From Nov. 15 to Dec. 15, he spent two days a week in Yellowstone National Park with scientists participating in the Yellowstone Wolf Project Winter Study. Last summer, he traveled to the Hokkaido University Museum of Natural History, under a Japan Foundation grant, where he collected enormous amounts of information about wolf extinction.
"I'm reading more books on wolf biology than I am on Japanese history any more. I'm kind of re-educating myself," Walker said. His interest in wolves is one reason he and his wife moved to MSU from Yale University, Walker added. Walker was teaching Japanese history at Yale, but came to MSU last year to teach Japanese history and become director of the new Japan Studies Program (http://www.montana.edu/japan). His wife, Yuka Hara, teaches beginning and intermediate Japanese at MSU.

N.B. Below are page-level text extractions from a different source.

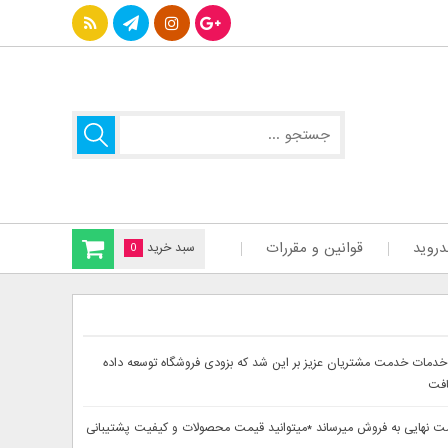
دروید
قوانین و مقررات
سبد خرید
0
سایت دینا پارس جهت ارائه بهتر خدمات خدمت مشتریان عزیز بر این شد که بزودی فروشگاه توسعه داده
افت
حصولات خود را از 30تا 60درصد تخفیف دار بصورت لحاظ شده در قیمت نهایی به فروش میرساند *میتوانید قیمت محصولات و کیفیت پشتیبانی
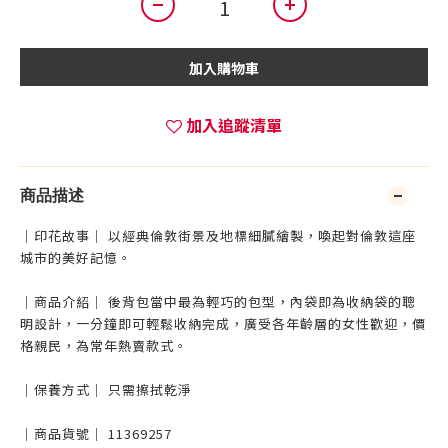
加入購物車
加入追蹤清單
商品描述
｜印花故事｜ 以經典倫敦街景及地標細膩繪製，喚起對倫敦這座
城市的美好記憶。
｜商品介紹｜ 後背包當中最為輕巧的包型，內袋即為收納袋的聰
明設計，一分鐘即可輕鬆收納完成，廣受各年齡層的女性歡迎，價
格親民，為常年熱賣款式。
｜保養方式｜ 只需擦拭乾淨
｜商品貨號｜ 11369257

"We wanted to be closer to Yellowstone and an area that was experiencing wolves," Walker explained.
Walker is now writing a book on his findings. One chapter will focus on the history of wolf taxonomy in Japan. Some scholars debate whether these canids were wolves at all or merely wild mountain dogs. Another chapter will explore the portrayal of wolves in popular culture, including museums, comics and animated films. His book will include historical illustrations and early writings that trace the changing nature of Japanese attitudes toward wolves.
"Brett Walker has done a remarkable piece of research, weaving together history, science and culture," commented Ron Nowak, a nationally known taxonomist who reviewed a draft of Walker's taxonomy chapter. "His presentation should make a topic, canid taxonomy, ... interesting to a broad spectrum of the public.